Complex Systems – Learning from A River

mississippi-river

The Mississippi River

The Mississippi river complex drains the heartland of America, exiting, as everyone knows, below New Orleans. The river, its catchment basins, flood plains and deltas comprise a complex system that has evolved over the eons to deal with change. Huge fluctuations in rainfall and snowmelt are handled by allowing the plains on either side of the main channel to flood and the main channel itself twists and winds whenever the local topography permits it. On the flat plain the river writhes like a serpent.

Over the past five thousand years the delta mouth of the Mississippi has switched back and forth over a distance of three hundred miles along the coastline of Louisiana, like some giant, untended garden hose in full spate.  The state itself was largely created by the river and the vast amounts of topsoil, spread in thick deposits, makes the entire river valley one of the most fertile farming regions in the world.

The early humans in the region lived for millennia as hunter-gatherers, a lifestyle that made them as mobile and resilient in the face of change as the river itself. Although some of the hunters began to settle on the banks of the river as herders and farmers about a thousand years ago, settling began in earnest with the arrival of the Europeans in the early 16th century. Efforts to tame and “rationalize” the river for navigation began in the early 1800s. The Army Corp of Engineers was formed in 1802 and was given responsibility for river works during the War of 1812. Serious attempts to straighten and deepen the river began at about the same time with the coming of the steamboat.

Mississippi Deltas

The Mississippi Deltas

At first the strategy was to bypass obstacles like rapids and close off side branches to increase the velocity in the main channel to make it self-scouring.  For decades this approach seemed to work but it really just redistributed the silt into deeper, slower-moving parts of the stream until the river bed was raised above the level of the surrounding plain and the river burst its banks. These discoveries were typically made during periods of high water such as the huge flood of 1927, when the Mississippi broke out of its constraints in 145 places. The Army Corp of Engineers embarked upon a vast program of flood control as the users of the river and its flood plains began to depend increasingly upon its stability. Local communities began to build levees which contained the river, but as silt accumulated, continued to raise its bed well above that of the surrounding plain.
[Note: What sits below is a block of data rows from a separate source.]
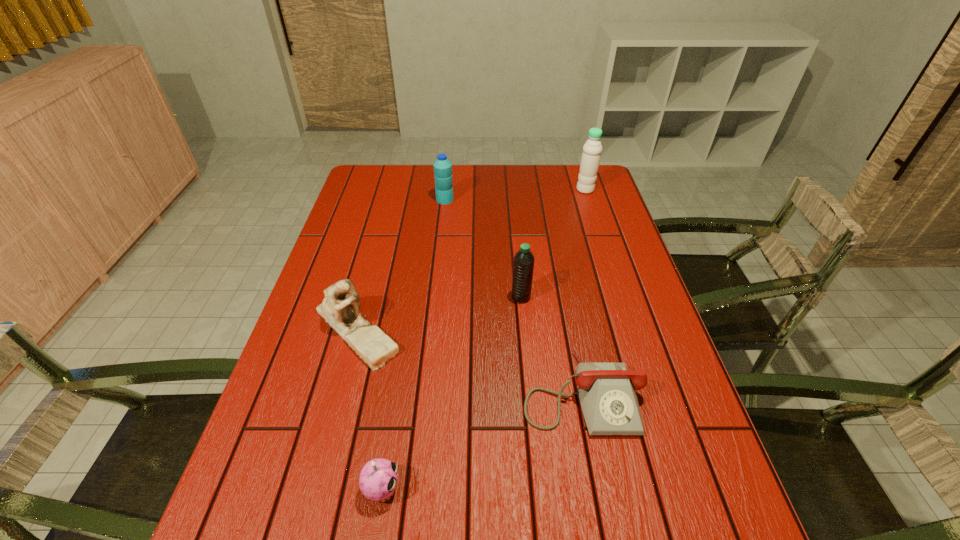 Locate an element on the screen. The width and height of the screenshot is (960, 540). vacant position located on the right of the nearest water bottle is located at coordinates (570, 297).

In order to click on free space located 0.380m on the front of the second farthest object in this screenshot , I will do `click(437, 278)`.

This screenshot has width=960, height=540. I want to click on free region located 0.250m on the front-facing side of the figurine, so click(317, 478).

Locate an element on the screen. vacant space located on the face of the fifth tallest object is located at coordinates [x=468, y=489].

Image resolution: width=960 pixels, height=540 pixels. In order to click on free space located 0.180m on the dial of the telephone in this screenshot , I will do `click(608, 533)`.

This screenshot has width=960, height=540. I want to click on object located in the left edge section of the desktop, so click(x=340, y=308).

Where is `water bottle that is at the right edge`? water bottle that is at the right edge is located at coordinates (592, 149).

I want to click on telephone that is at the right edge, so click(x=607, y=394).

Where is `object at the far right corner`? object at the far right corner is located at coordinates (592, 149).

Identify the location of blank space at the far edge of the desktop. (485, 180). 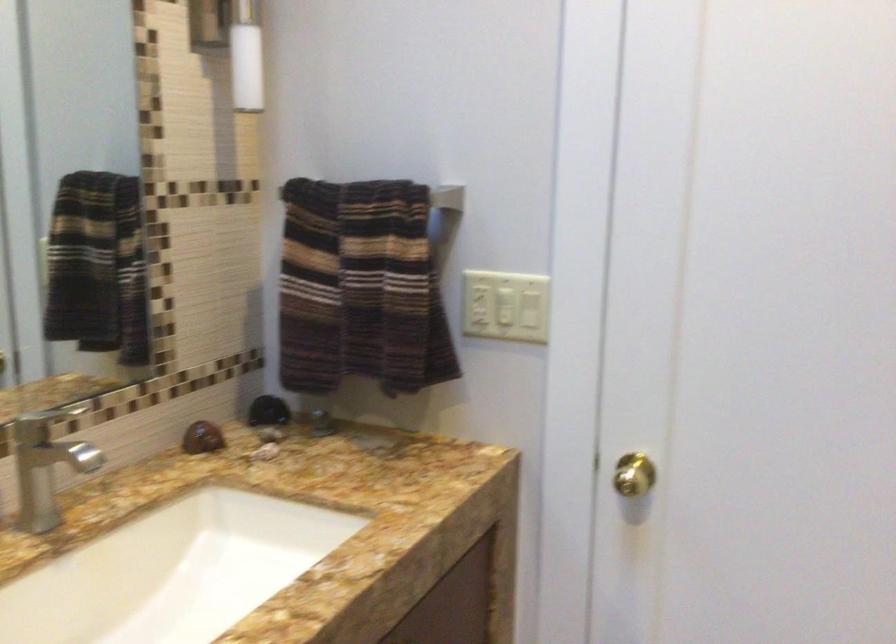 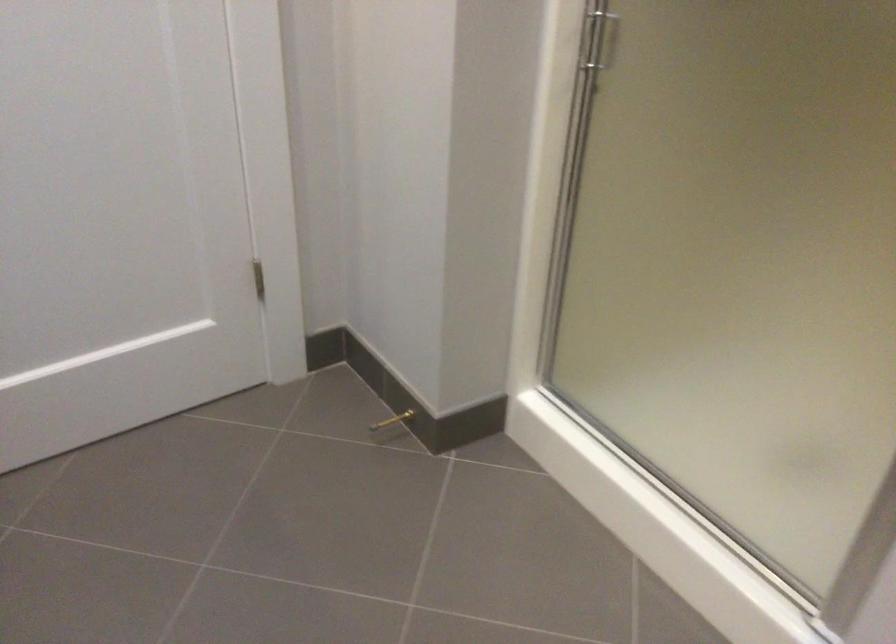 First-person continuous shooting, in which direction is the camera rotating?

The rotation direction of the camera is right-down. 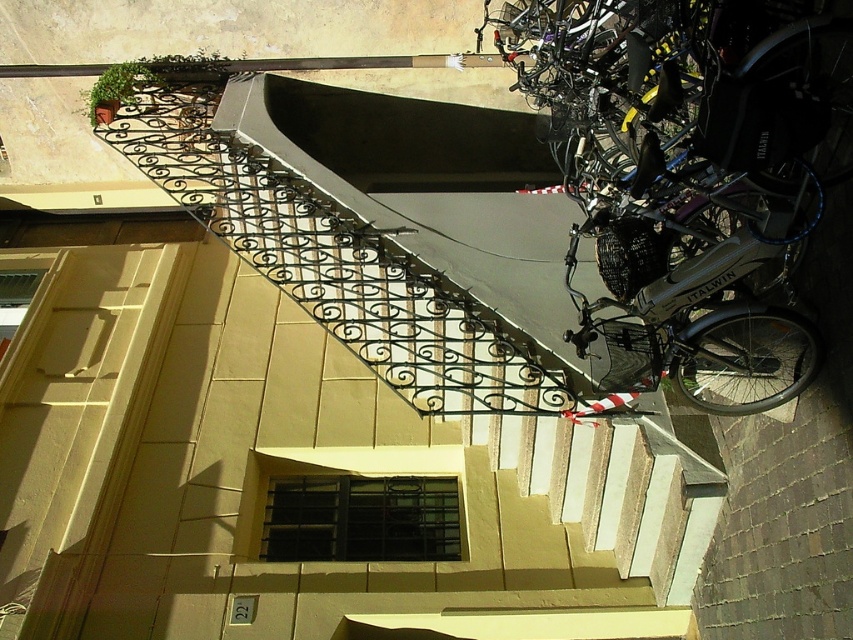 Is smooth concrete stairs at center closer to the viewer compared to silver metallic bicycle at right?

No, it is behind silver metallic bicycle at right.

Can you confirm if smooth concrete stairs at center is positioned below silver metallic bicycle at right?

Correct, smooth concrete stairs at center is located below silver metallic bicycle at right.

The width and height of the screenshot is (853, 640). I want to click on smooth concrete stairs at center, so click(376, 419). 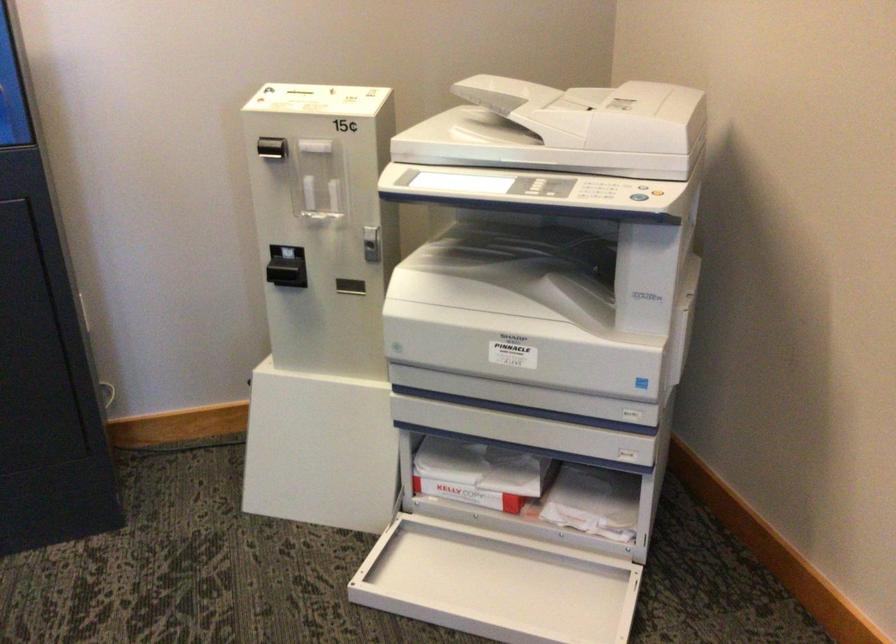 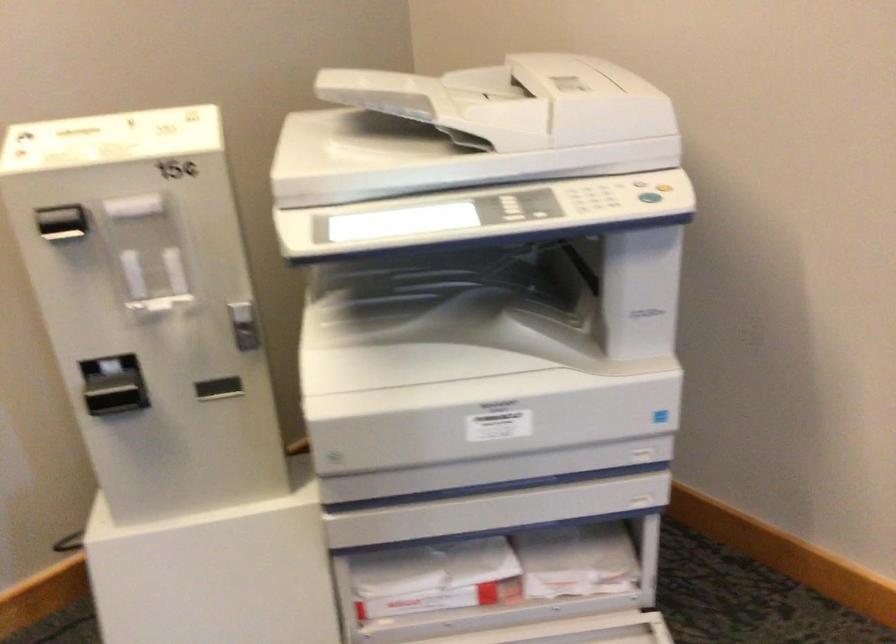 Which direction would the cameraman need to move to produce the second image?

The cameraman moved toward left, forward. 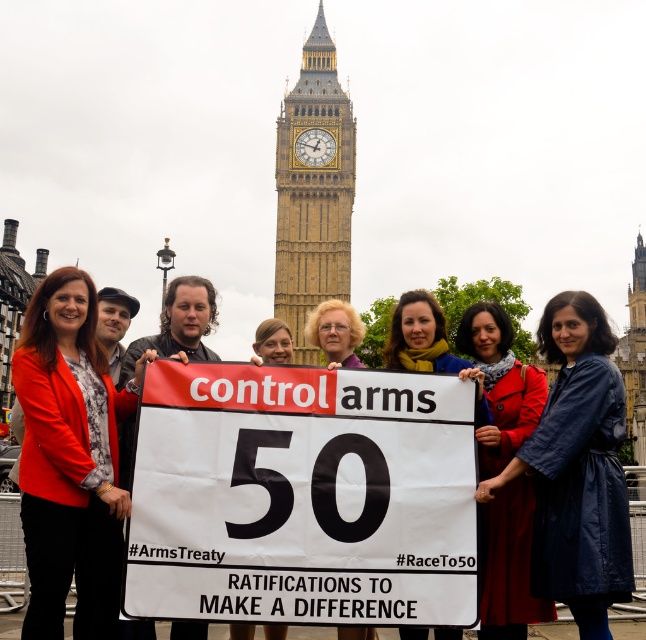 Question: Which point appears farthest from the camera in this image?

Choices:
 (A) (318, 81)
 (B) (599, 378)

Answer: (A)

Question: Where is white paper sign at center located in relation to blue fabric coat at center in the image?

Choices:
 (A) right
 (B) left

Answer: (B)

Question: Does white paper sign at center have a smaller size compared to gold/yellow metal big ben at upper center?

Choices:
 (A) yes
 (B) no

Answer: (A)

Question: Which object appears farthest from the camera in this image?

Choices:
 (A) blue fabric coat at center
 (B) white paper sign at center
 (C) gold/yellow metal big ben at upper center

Answer: (C)

Question: Is white paper sign at center above blue fabric coat at center?

Choices:
 (A) no
 (B) yes

Answer: (A)

Question: Based on their relative distances, which object is nearer to the blue fabric coat at center?

Choices:
 (A) white paper sign at center
 (B) gold/yellow metal big ben at upper center

Answer: (A) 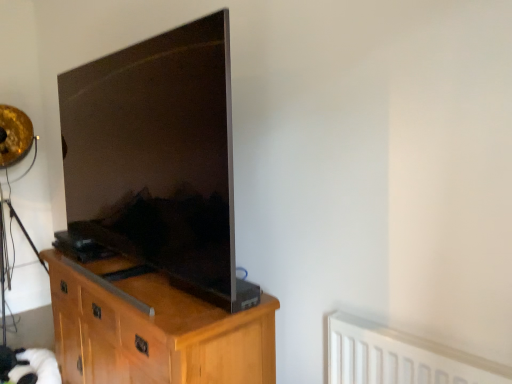 Question: Based on their positions, is white plastic radiator at lower right located to the left or right of light wood cabinet at center?

Choices:
 (A) right
 (B) left

Answer: (A)

Question: Is white plastic radiator at lower right taller or shorter than light wood cabinet at center?

Choices:
 (A) short
 (B) tall

Answer: (A)

Question: Which object is the farthest from the light wood cabinet at center?

Choices:
 (A) white plastic radiator at lower right
 (B) matte black tv at left

Answer: (A)

Question: Which object is the farthest from the light wood cabinet at center?

Choices:
 (A) white plastic radiator at lower right
 (B) matte black tv at left

Answer: (A) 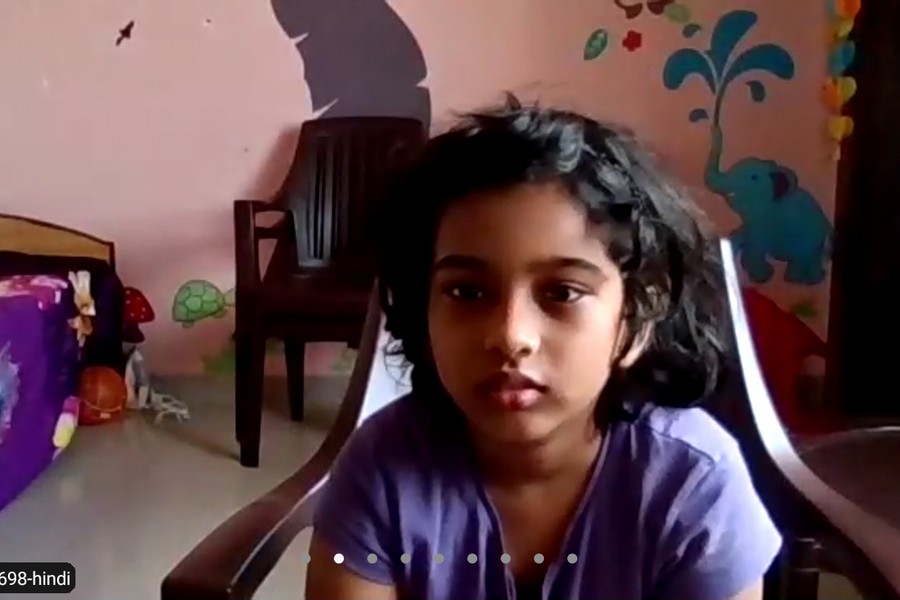 Where is `right arm of chair`? This screenshot has width=900, height=600. right arm of chair is located at coordinates 248,247.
It has become clear that these efforts to keep the Mississippi stable have not banished change from the ecosystem. Rather they have changed the tempo and amplitude of change from the frequent, small adjustments of the river in its natural state to long periods of stability interrupted by much larger shocks. These big disruptions are made more catastrophic by the loss of lives and assets invested in the farms, cities and industries located close to the river. The scale of these disasters seems to be escalating and nowhere is this clearer than in the delta itself, where the full flow of the stream exits into the Gulf of Mexico. Here a much-reduced volume of silt is now carried in the depths of the sea, rather than nourishing and building up the wetlands, as it has in the past. As a result the wetlands are shrinking, a process that is aided by the penetration of salt water far inland, where it kills the plants that hold the swamps together. When hurricanes like Katrina come ashore, the wetlands are no longer able to buffer the city of New Orleans against the storm surge. More worrying still, since the 1950s the Mississippi has been trying to jump its channel 150 miles north-east of New Orleans to flow to the Gulf directly south along the Atchafalaya River. The Army Corps’ defenses against this held in the great floods of 1993 and 2011, but if it happened the river would bypass Baton Rouge and New Orleans altogether, creating a huge disruption in the American economy and the lives of its citizens. If this systems perspective on the river is correct, the risks of such a catastrophe grow every year.

What this example shows us is how complex systems, managed for stability and efficiency without a thought for renewal, can grow to very large-scale organizations that are highly vulnerable to catastrophic change. What is needed is systemic thinking of the kind outlined in The New Ecology of Leadership and systemic action, not to dominate nature, but to harness her power to take us where we and she need to go.